SCO / Marwood

City Halls, Glasgow

Any journey that ends with Kurt Weill’s 1924 Violin Concerto – the work of a young man yet to form his career-making partnership with Bertolt Brecht – is worth embarking on, but the Scottish Chamber Orchestra took a circuitous way there under the direction of violinist Anthony Marwood.

During its composition, Weill’s teacher Federico Busoni died and that is reflected in the work’s sombre opening. It does lighten in tone in the three-part central movement, however, when the soloist finds foils among the percussion, brass and winds in turn, before becoming a real virtuoso piece in the fast finale. Marwood took a very measured approach to the work, leaving plenty of room to make the conclusion especially dramatic.

The might possibly be said of the whole programme, which leapt about chronologically and in scale. Immediately before the concerto was the only work that could really be seen as its precursor, the Three Dances from Stravinsky’s The Soldier’s Tale. Here was the SCO as a cabaret band and closer to the music that Weill would go on to write, and Marwood clearly relished his devilish part in proceedings.

The programme had begun with music that would not be played until after the Second World War but was written before the First, Charles Ives’ The Unanswered Question. The American maverick may have predicted a direction in which music would go, but he was alone on that path in the first decade of the 20th century. It was followed by a singularly playful statement from exiled Russian Alexander Raskatov, Five Minutes from the Life of W A Mozart, from the first year of the 21st.

Haydn’s Symphony No 8 “Le soir” was just – like the Weill – the work of a composer in his 20s, and recently employed by the Esterhazys. After the parody of the Raskatov, here was music both baroque and pictorial, played with sparkling joie de vivre.

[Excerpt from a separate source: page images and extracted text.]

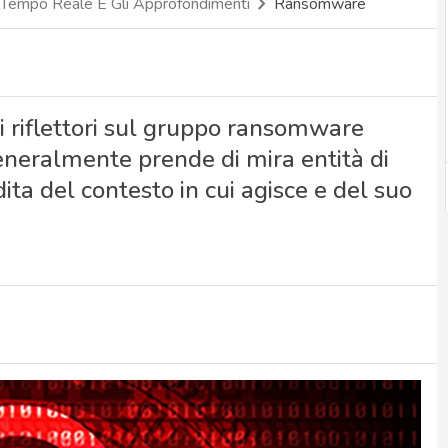
 Tempo Reale E Gli Approfondimenti
Ransomware
i riflettori sul gruppo ransomware
neralmente prende di mira entità di
dita del contesto in cui agisce e del suo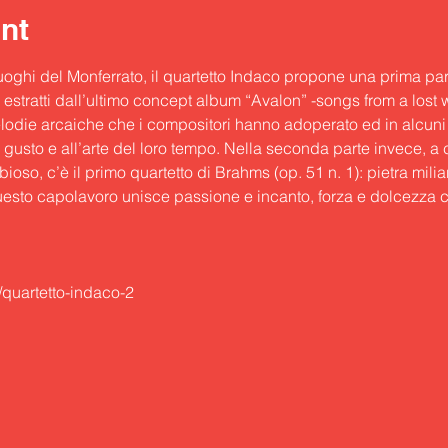
nt
luoghi del Monferrato, il quartetto Indaco propone una prima part
 estratti dall’ultimo concept album “Avalon” -songs from a lost 
melodie arcaiche che i compositori hanno adoperato ed in alcuni 
l gusto e all’arte del loro tempo. Nella seconda parte invece, a
ioso, c’è il primo quartetto di Brahms (op. 51 n. 1): pietra milia
esto capolavoro unisce passione e incanto, forza e dolcezza 
t/quartetto-indaco-2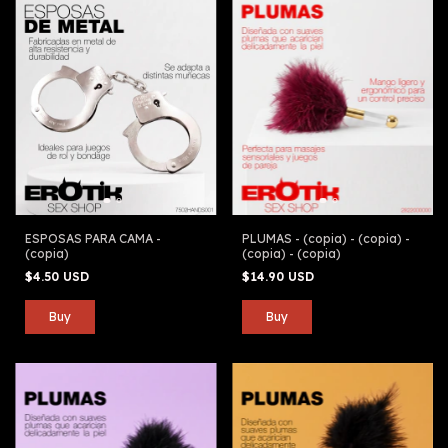
ESPOSAS PARA CAMA -
PLUMAS - (copia) - (copia) -
(copia)
(copia) - (copia)
$4.50 USD
$14.90 USD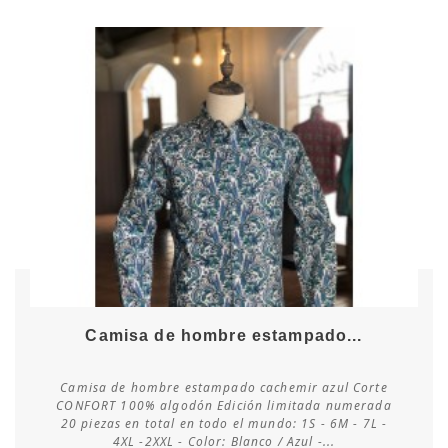
Camisa de hombre estampado...
Camisa de hombre estampado cachemir azul Corte
CONFORT 100% algodón Edición limitada numerada
20 piezas en total en todo el mundo: 1S - 6M - 7L -
Consultar disponibilidad
4XL -2XXL - Color: Blanco / Azul -...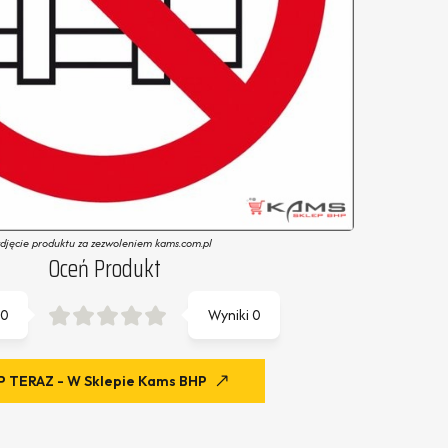
zdjęcie produktu za zezwoleniem kams.com.pl
Oceń Produkt
0
Wyniki
0
 TERAZ - W Sklepie Kams BHP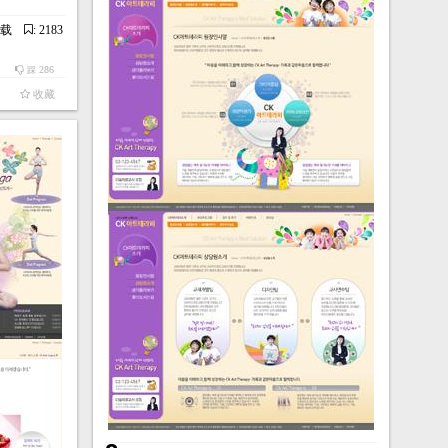
下载
: 2183
286
踩
收藏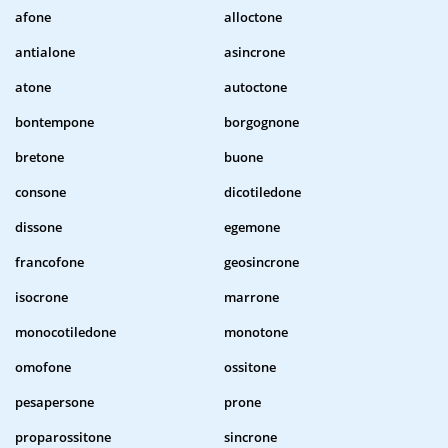
afone
alloctone
antialone
asincrone
atone
autoctone
bontempone
borgognone
bretone
buone
consone
dicotiledone
dissone
egemone
francofone
geosincrone
isocrone
marrone
monocotiledone
monotone
omofone
ossitone
pesapersone
prone
proparossitone
sincrone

The two works on either side of the interval fitted even less well into the already opaque scheme of things: the Adagio from Bruckner’s epic String Quintet and Elgar’s five-minute string work Sospiri, which sounded very dated next to everything else in the second half.

Marwood’s title for this selection box was From Darkness to Light, which did not really help clarify the programme. It was great to hear the Weill, but the route there did seem a little random.